(Records contained in a dataset)
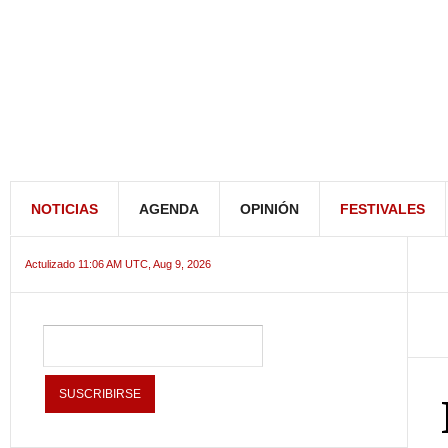
NOTICIAS
AGENDA
OPINIÓN
FESTIVALES
Actulizado 11:06 AM UTC, Aug 9, 2026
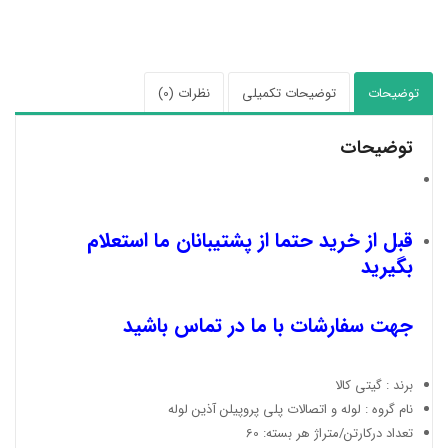
توضیحات
توضیحات تکمیلی
نظرات (0)
توضیحات
قبل از خرید حتما از پشتیبانان ما استعلام
بگیرید
جهت سفارشات با ما در تماس باشید
برند : گیتی کالا
نام گروه : لوله و اتصالات پلی پروپیلن آذین لوله
تعداد درکارتن/متراژ هر بسته: 60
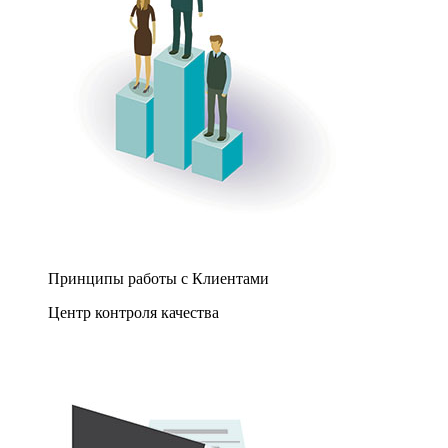
Принципы работы с Клиентами
Центр контроля качества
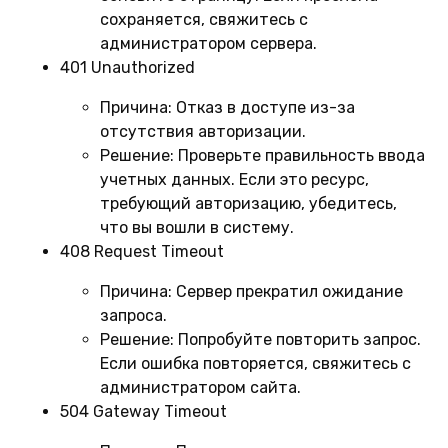
сохраняется, свяжитесь с
администратором сервера.
401 Unauthorized
Причина:
Отказ в доступе из-за
отсутствия авторизации.
Решение:
Проверьте правильность ввода
учетных данных. Если это ресурс,
требующий авторизацию, убедитесь,
что вы вошли в систему.
408 Request Timeout
Причина:
Сервер прекратил ожидание
запроса.
Решение:
Попробуйте повторить запрос.
Если ошибка повторяется, свяжитесь с
администратором сайта.
504 Gateway Timeout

* Work request: Pull every line containing the word "Если" out of the entries above.

* Your response:
учетных данных. Если это ресурс,
Если ошибка повторяется, свяжитесь с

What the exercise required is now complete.